━━ Task material ━━
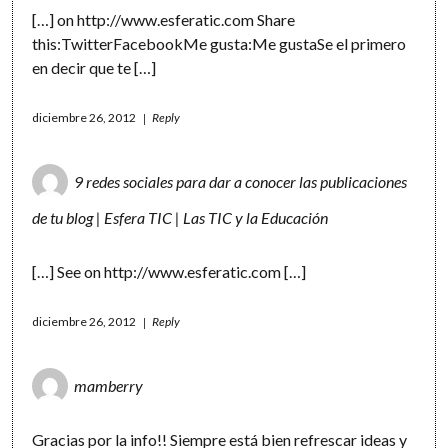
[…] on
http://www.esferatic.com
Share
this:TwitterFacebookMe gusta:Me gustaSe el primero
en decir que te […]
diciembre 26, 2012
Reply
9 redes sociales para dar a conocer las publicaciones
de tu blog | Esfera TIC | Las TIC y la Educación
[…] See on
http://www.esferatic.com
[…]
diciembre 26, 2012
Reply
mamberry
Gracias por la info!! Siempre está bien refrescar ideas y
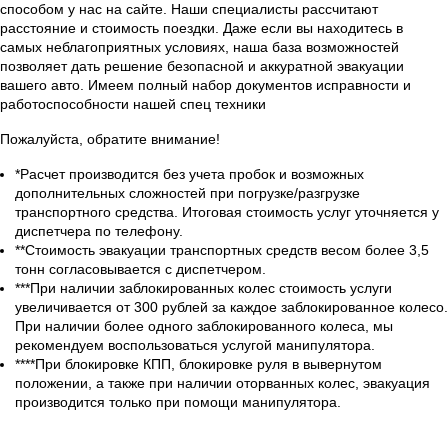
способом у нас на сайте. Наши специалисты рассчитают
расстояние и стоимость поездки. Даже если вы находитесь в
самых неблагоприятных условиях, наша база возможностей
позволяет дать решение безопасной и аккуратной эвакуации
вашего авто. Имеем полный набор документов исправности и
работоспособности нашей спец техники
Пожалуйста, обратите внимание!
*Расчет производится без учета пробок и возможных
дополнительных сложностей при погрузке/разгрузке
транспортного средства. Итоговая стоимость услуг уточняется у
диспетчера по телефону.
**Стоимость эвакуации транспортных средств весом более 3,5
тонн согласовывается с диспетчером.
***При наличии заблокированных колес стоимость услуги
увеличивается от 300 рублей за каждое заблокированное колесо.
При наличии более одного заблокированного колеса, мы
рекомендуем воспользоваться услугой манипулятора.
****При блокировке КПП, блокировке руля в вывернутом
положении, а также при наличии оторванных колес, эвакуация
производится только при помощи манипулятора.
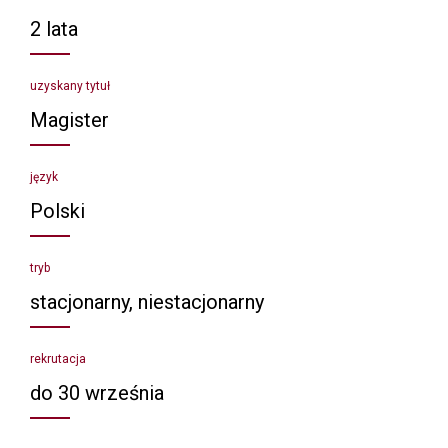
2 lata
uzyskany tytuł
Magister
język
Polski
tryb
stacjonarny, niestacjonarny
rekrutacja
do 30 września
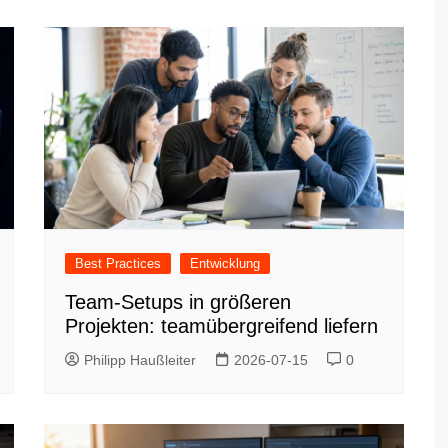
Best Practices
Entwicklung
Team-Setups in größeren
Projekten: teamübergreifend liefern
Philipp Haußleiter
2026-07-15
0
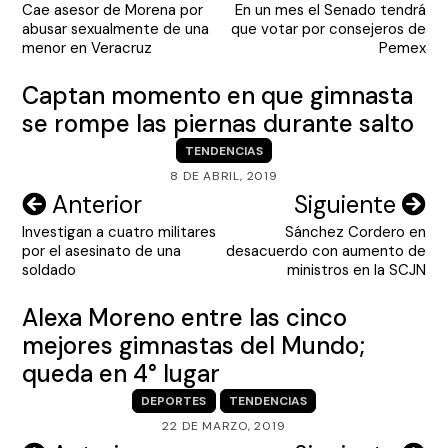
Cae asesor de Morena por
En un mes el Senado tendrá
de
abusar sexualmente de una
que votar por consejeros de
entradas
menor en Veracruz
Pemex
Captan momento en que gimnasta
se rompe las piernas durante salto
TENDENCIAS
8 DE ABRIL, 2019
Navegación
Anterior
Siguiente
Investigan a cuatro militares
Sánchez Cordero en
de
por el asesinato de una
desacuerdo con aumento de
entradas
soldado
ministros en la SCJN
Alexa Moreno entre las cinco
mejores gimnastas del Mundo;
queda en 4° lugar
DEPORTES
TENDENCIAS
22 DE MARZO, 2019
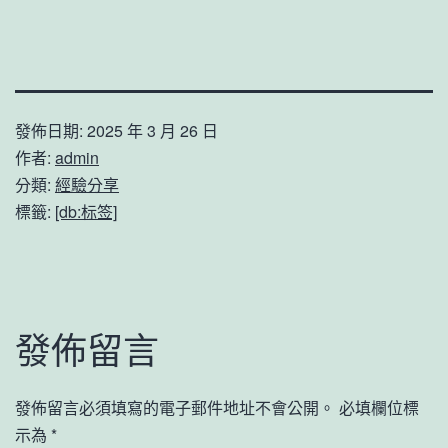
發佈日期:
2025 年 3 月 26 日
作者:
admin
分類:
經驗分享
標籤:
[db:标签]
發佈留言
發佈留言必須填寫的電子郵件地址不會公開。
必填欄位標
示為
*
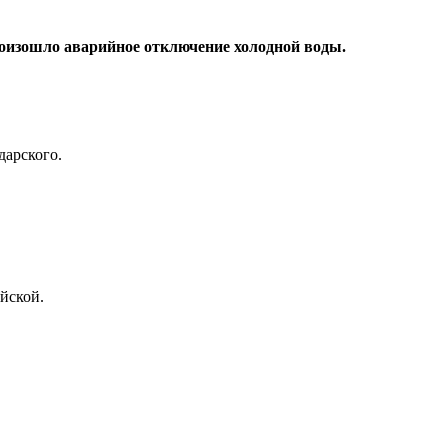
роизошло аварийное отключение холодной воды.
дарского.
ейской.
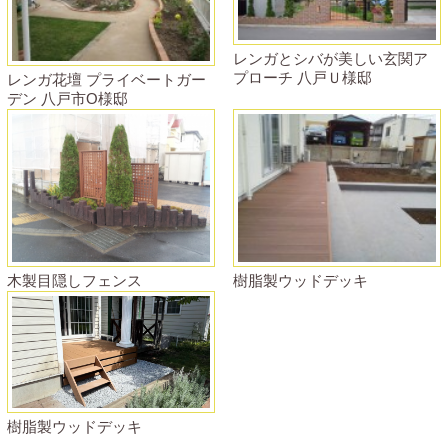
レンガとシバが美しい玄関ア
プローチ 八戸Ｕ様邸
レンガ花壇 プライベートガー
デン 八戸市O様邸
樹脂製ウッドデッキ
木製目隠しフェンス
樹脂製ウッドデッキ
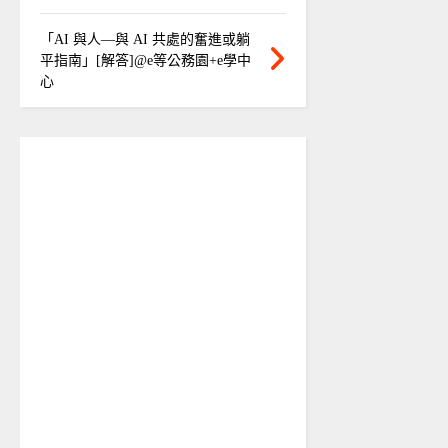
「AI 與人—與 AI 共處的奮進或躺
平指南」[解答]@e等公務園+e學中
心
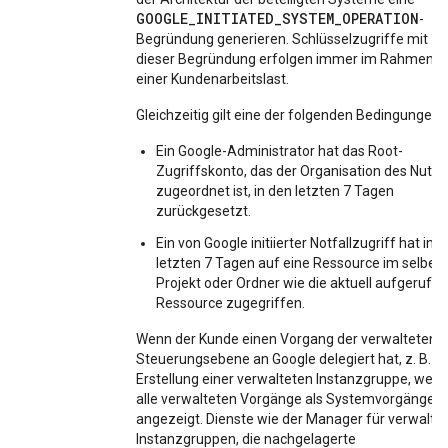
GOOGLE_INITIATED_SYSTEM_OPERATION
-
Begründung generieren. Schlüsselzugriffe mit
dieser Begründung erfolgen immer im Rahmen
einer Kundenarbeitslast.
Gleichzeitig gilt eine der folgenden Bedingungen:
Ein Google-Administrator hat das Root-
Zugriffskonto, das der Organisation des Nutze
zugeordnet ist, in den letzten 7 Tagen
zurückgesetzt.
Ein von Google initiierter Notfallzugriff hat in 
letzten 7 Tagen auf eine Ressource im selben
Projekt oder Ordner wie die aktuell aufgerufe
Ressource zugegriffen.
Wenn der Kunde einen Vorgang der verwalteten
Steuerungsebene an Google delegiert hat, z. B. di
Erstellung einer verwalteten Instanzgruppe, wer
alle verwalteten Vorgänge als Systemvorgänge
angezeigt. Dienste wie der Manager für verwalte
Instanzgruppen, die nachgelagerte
━━━
**Exercise details**
Search the listing above for lines containing "наличии", and copy them.

**Answer to this exercise**
***При наличии заблокированных колес стоимость услуги
При наличии более одного заблокированного колеса, мы
положении, а также при наличии оторванных колес, эвакуация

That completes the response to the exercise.